Este 6 de junio, cuando los mexicanos salgamos a votar, estará en juego algo más que el cambio de poder en varias gubernaturas, los congresos estatales, el federal y las presidencias municipales. Como nunca en la historia de nuestro país, estarán en juego dos visiones políticas de lo que significa el ejercicio de gobierno. Y esto tendrá sin duda una repercusión de lo que será la democracia y la vida institucional en nuestro país.
Por un lado, está la visión del presidente Andrés Manuel López Obrador y su partido, Morena, para quien México se divide artificialmente en liberales y conservadores, división en la que caben, desde su óptica, los que lo apoyan y los que lo rechazan. Es una visión maniquea y centralista del poder, que raya a veces en el autoritarismo, pese a que los ropajes que utiliza el presidente sean los del demócrata liberal. Para AMLO, no existe otra ruta que la suya y quienes lo critican, así sea con razón, de inmediato ingresan en el mundo de los conservadores, que merecen la descalificación y el insulto.
Parapetado en un discurso de apoyo a las clases marginadas, el presidente no ha tenido empacho en asumirse en el lado correcto de la historia, asumiendo incluso que sus errores pueden ser tolerados porque lo guía una buena intención. Pero no es así: gobernar desde el recelo, desde el desdén al enemigo, desde la confrontación permanente sólo puede traer como consecuencia la polarización del país.
Por otro lado, existe una visión en la que se conjuntan diferentes voces, todas unidas con un solo objetivo, la derrota de Morena y el cambio de paradigma político. Se trata de alianzas de urgencia, en la que partidos antes adversarios, como PRI, PAN y PRD, han tenido que unirse porque solo de esa manera se puede poner un alto al absolutismo del partido en el poder. Todavía es una incógnita cómo podría ser un eventual gobierno aliancista, pero sin duda se trata de un ejercicio interesante, que puede servir de contrapeso para regular las ansias de poder eterno que pueda tener algún gobernante.
La visión del presidente y de Morena es un desafío permanente a la democracia y a las instituciones. Desde la polarización, desde el sectarismo, AMLO ha diseñado una conducta política que hoy podemos ver replicada, por ejemplo, en el líder de su partido, Mario Delgado, y en dos candidatos, Félix Salgado Macedonio y Raúl Morón, para quienes las instituciones deben someterse a sus caprichos, aunque violenten la ley.

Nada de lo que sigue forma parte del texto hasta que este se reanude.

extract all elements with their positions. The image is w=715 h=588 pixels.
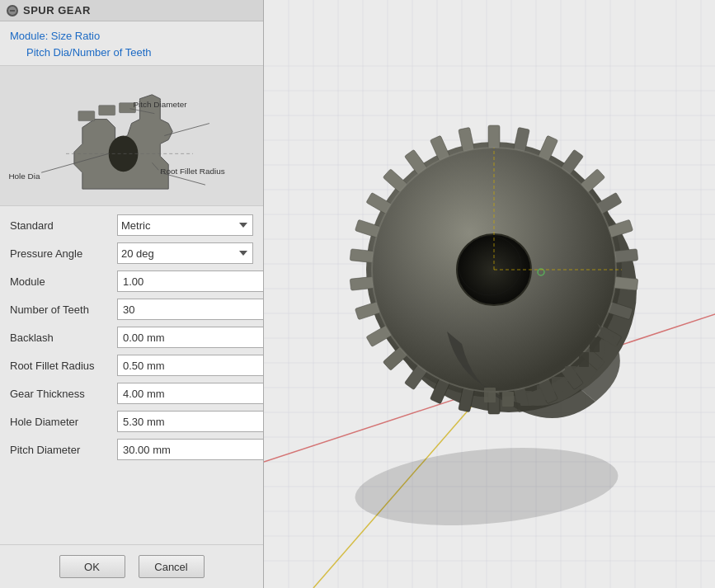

La otra visión es más incluyente, pero falta una propuesta política que ayude a disolver las dudas respecto a si una alianza entre partidos rivales pueda prosperar, por más que hoy esto sea algo normal en diversos países, donde la unión de fuerzas ha servido para equilibrar la balanza política y el ejercicio del poder.
No es tanto que el país se debata entre autoritarismo y libertad sino entre la tentación del autoritarismo y la incógnita de una libertad de la que todavía no conocemos sus alcances. Algo sí es cierto: se debe salir a votar para que la democracia mexicana sea incluyente y nadie se sienta con derecho a imponer, amedrentar, polarizar, mentir, pontificar, dar lecciones de historia y moral. Ni AMLO ni su partido son los dueños del país. Pretender gobernar desde una visión centralista, en la que se cree encarnar un destino, no tiene sentido en una democracia. México es un país en el que todas las fuerzas políticas deben trabajar en un bien común, el bienestar de la gente, no para darle rienda suelta a las obsesiones de un solo hombre.